Entry visas for travellers coming from countries affected by the Ebola virus disease remain suspended until the health situation improves there, a senior Supreme Council of Health (SCH) official said yesterday.
Sheikh Dr Mohamed bin Hamad al-Thani, director of the Public Health Department at SCH, said travellers from Qatar to such countries were given adequate instruction on how to stay safe and protect against Ebola virus.
Addressing a workshop organised by the SCH on “preparations for epidemics and health conditions for Haj” yesterday, Dr Mohamed noted that the council - in co-ordination with the Ministry of Interior - had adopted a strict “protective strategy” in view of the threat posed by the Ebola outbreak in West Africa.
Qatar Airways does not have any scheduled flights to the affected countries except Nigeria which has reported a limited number of cases, it was observed.
The workshop, which saw the participation of around 350 healthcare providers and representatives of entities concerned in the country, was attended by officials from the Hamad Medical Corporation, the Primary Health Care Corporation, Hamad International Airport (HIA), Qatar Red Crescent and Qatar’s Haj Mission.
Besides providing information about travelling to and from countries affected by the Ebola outbreak, the workshop dealt with the best ways to spread awareness among those who would travel for the Haj and various vaccinations introduced this year by Qatar for pilgrims and travellers. It also featured an explanation of the plans for the Haj.
Dr Mohamed stressed that the workshop was a crucial event, particularly in view of the Ebola outbreak as well as the coronavirus factor. He said effective co-operation among all stakeholders would help protect the society from the risks posed by such diseases.
Dr Mohamed al-Hajri, director of Health Protection and Communicable Diseases Control in the SCH Public Health Department, said the event included two sub-workshops - preparation for the Haj and the latest updates on the prevention of communicable diseases.

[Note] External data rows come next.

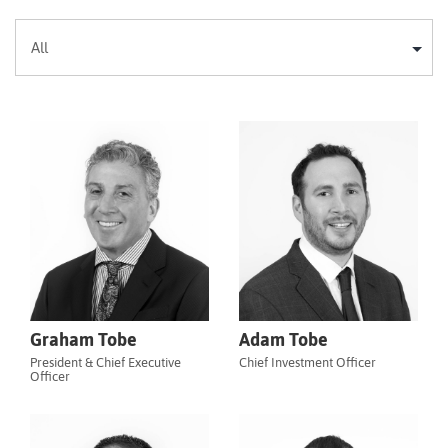
Graham Tobe
Adam Tobe
President & Chief Executive
Chief Investment Officer
Officer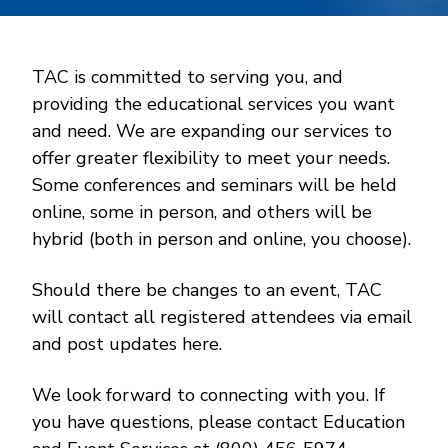
TAC is committed to serving you, and
providing the educational services you want
and need. We are expanding our services to
offer greater flexibility to meet your needs.
Some conferences and seminars will be held
online, some in person, and others will be
hybrid (both in person and online, you choose).
Should there be changes to an event, TAC
will contact all registered attendees via email
and post updates here.
We look forward to connecting with you. If
you have questions, please contact Education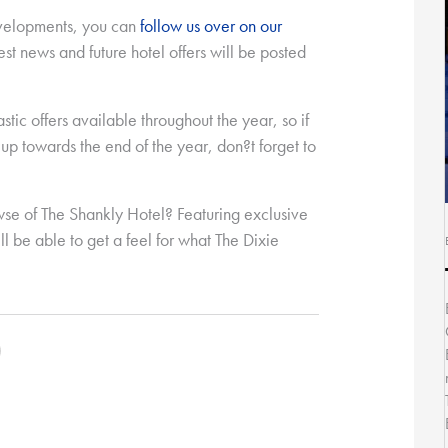
evelopments, you can
follow us over on our
test news and future hotel offers will be posted
astic offers available throughout the year, so if
p towards the end of the year, don?t forget to
wse of The Shankly Hotel? Featuring exclusive
ll be able to get a feel for what The Dixie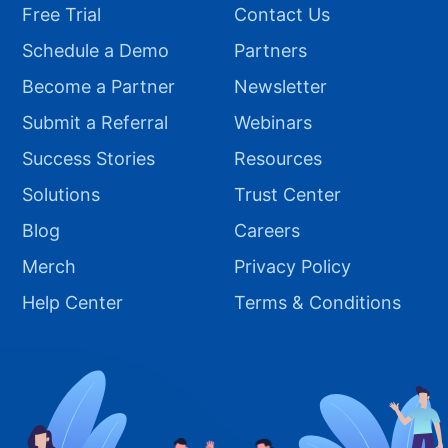
Free Trial
Contact Us
Schedule a Demo
Partners
Become a Partner
Newsletter
Submit a Referral
Webinars
Success Stories
Resources
Solutions
Trust Center
Blog
Careers
Merch
Privacy Policy
Help Center
Terms & Conditions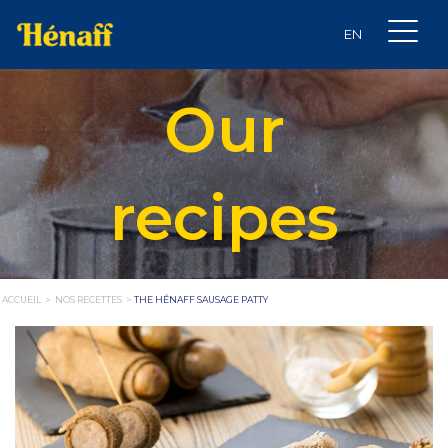
Our
recipes
ACCUEIL
>
NOS RECETTES
>
THE HÉNAFF SAUSAGE PATTY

He said there was effective internal co-ordination among various government entities to control the spread of Ebola virus and detect any potential cases through the various thermal cameras installed at HIA.
Meanwhile, Dr Mishal al-Misfri, deputy head of the Haj medical committee, has said preparation for the Haj season had started almost four months ago. The medical committee is made up of 25 members, including 11 consultant doctors in addition to nurses, paramedics and medical supplies professionals.
Further, a contract has been signed with a Saudi hospital which is close to the committee’s office.
Dr Hamad Eid al-Rumaihi, head of the Communicable Diseases Control Department, advised pilgrims to take all the scheduled vaccinations at their respective primary health care centres four weeks ahead of the journey.